Anche il leader di Azione a favore della campagna nucleare come Salvini. In Italia ben due referendum hanno certificato il no degli italiani, ma per Calenda sono stati «il primo atto populista». I Verdi ribattono: «Calenda è parte di un'élite oligarchica e refrattaria all'espressione della democrazia»
Matteo Salvini segretario della Lega vuole la centrale nucleare a Milano e Carlo Calenda di Azione presenta una mozione in parlamento. Calenda ha organizzato la conferenza stampa “Nucleare, sì grazie” al Senato. Il segretario di Azione si dice «contrario alla boutade di Salvini di farla a Milano: serve razionalità» ma è a favore della tecnologia su cui in passato gli italiani si sono espressi fermamente per il no.
Mentre l’energia guadagna le prime pagine per il ricatto di Vladimir Putin sul metano, in Italia infuria il dibattito. Alla conferenza stampa hanno partecipato anche il presidente del partito, il senatore Matteo Richetti, il vicesegretario e deputato Enrico Costa e la deputata Daniela Ruffino, prima firmataria della mozione.

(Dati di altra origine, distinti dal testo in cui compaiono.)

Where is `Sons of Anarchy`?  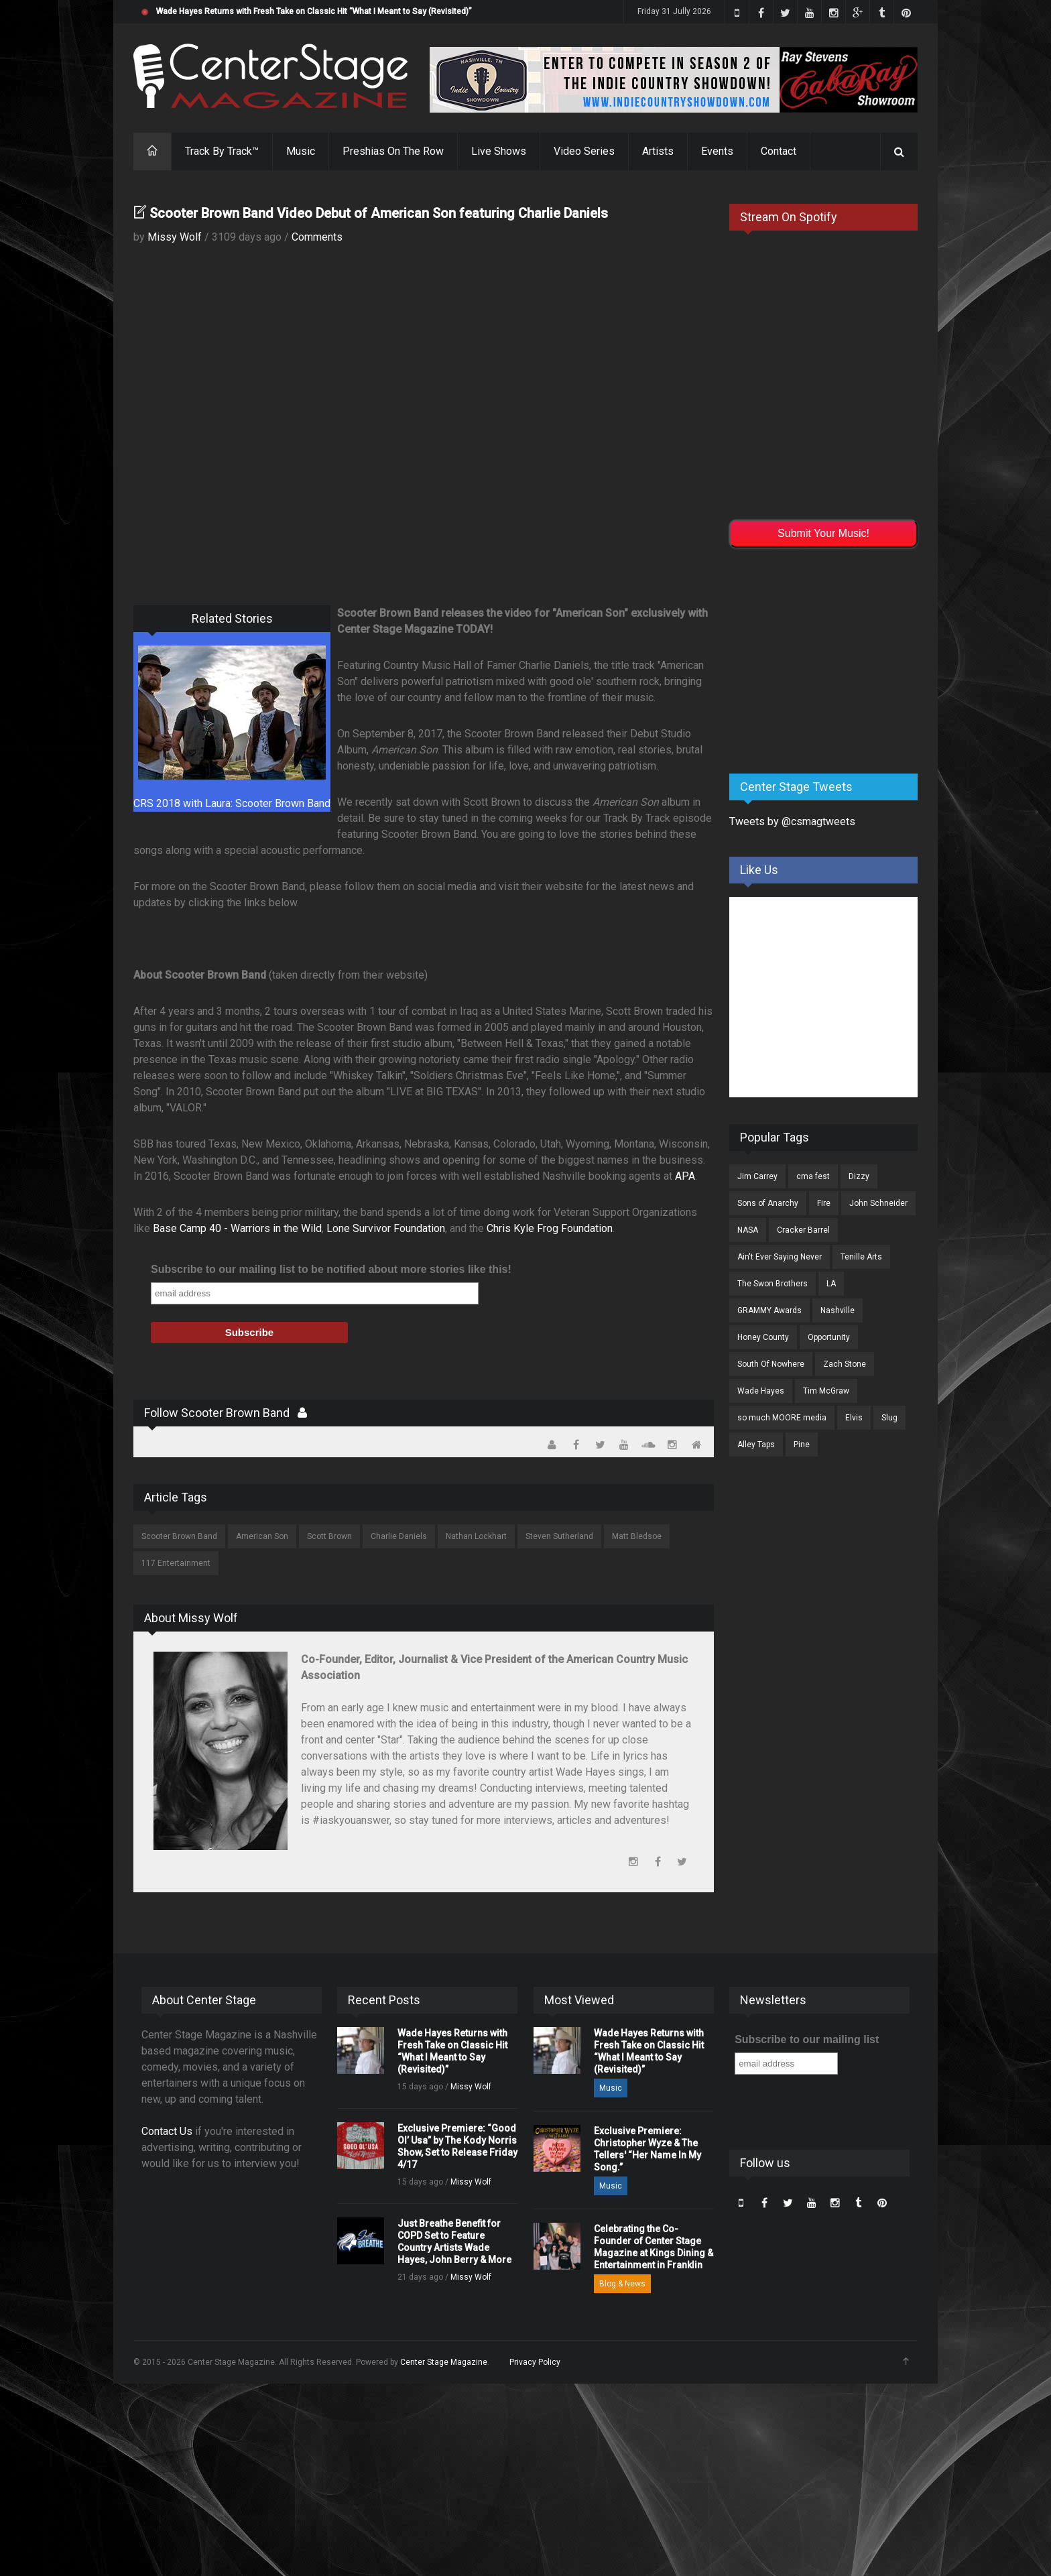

Nel testo si chiede specificamente di adottare iniziative per includere l'energia elettrica generata da centrali nucleari, con reattori a fissione dalla terza generazione evoluta in poi; di favorire campagne di informazione pubblica sulle diverse fonti e tecnologie energetiche disponibili «liberandole tutte da ogni pregiudizio di parte» e di «adottare iniziative per sostenere la ricerca tecnologica sui reattori a fissione nucleare di ultima generazione – inclusi i cosiddetti small modular reactor (reattori modulari di piccole dimensioni) – e sulla fusione nucleare, ampliando l'offerta formativa nelle università italiane e incrementandone l'attrattività anche per ricercatori e docenti stranieri».
Il percorso italiano
In Italia il no all’energia nucleare è partito nel 1987, l’anno seguente al disastro della centrale russa di Chernobyl. Tre quesiti referendari chiedevano nell’ordine che venisse abrogata la norma che consente al Cipe (Comitato interministeriale per la programmazione economica) di decidere sulla localizzazione delle centrali nel caso in cui gli enti locali non decidano entro tempi stabiliti, l’abolizione dei contributi di compensazione agli enti locali per la presenza sul proprio territorio di centrali nucleari o a carbone e l’esclusione della possibilità per l'Enel di partecipare alla costruzione di centrali nucleari all'estero.
Si è aggiunto poi il quesito del 2011 che prevedeva l’abrogazione delle nuove norme che consentivano la produzione nel territorio di energia elettrica nucleare. I sì presero il 94,05 per cento dei voti.
La posizione dei Verdi
Per Calenda le cose sono cambiate: «I tempi di costruzioni delle centrali si sono drammaticamente ridotti. Poi se non iniziamo non le faremo mai. Quel referendum sul nucleare è stato il primo atto del populismo».
Parole che non sono piaciute ai portavoce di Europa Verde Eleonora Evi e Angelo Bonelli, per loro Calenda è parte di «un’élite oligarchica e refrattaria all'espressione della democrazia». La strategia energetica nucleare è fallimentare, sia sul fronte dei costi, sia su quello dei tempi: «Parla di tempistiche ridotte per la costruzione delle centrali nucleari da fissione, quando a Flamanville, in Francia, i lavori di costruzione sono iniziati nel 2007 e la centrale sarà messa in funzione presumibilmente nel 2023 anziché nel 2014, con ben 9 anni di ritardo e costi lievitati a quasi 18 miliardi di euro dai 3,7 iniziali». In Francia, la società che gestisce il nucleare, a causa degli elevati debiti, è stata ricapitalizzata. «È totalmente falso che il costo dell'energia francese sia basso», ribadiscono i politici.
La soluzione per loro sono le fonti rinnovabili: «Calenda, insieme alla Lega, sta facendo un’operazione ideologica e questo è un elemento di discrimine politico rilevante». Sostenere «che il referendum sia un atto populista è un atteggiamento elitario e monarchico della politica. Se per Calenda, i cittadini che hanno detto per ben due volte no al nucleare sono dei populisti - concludono Bonelli ed Evi - lui fa parte di un’élite».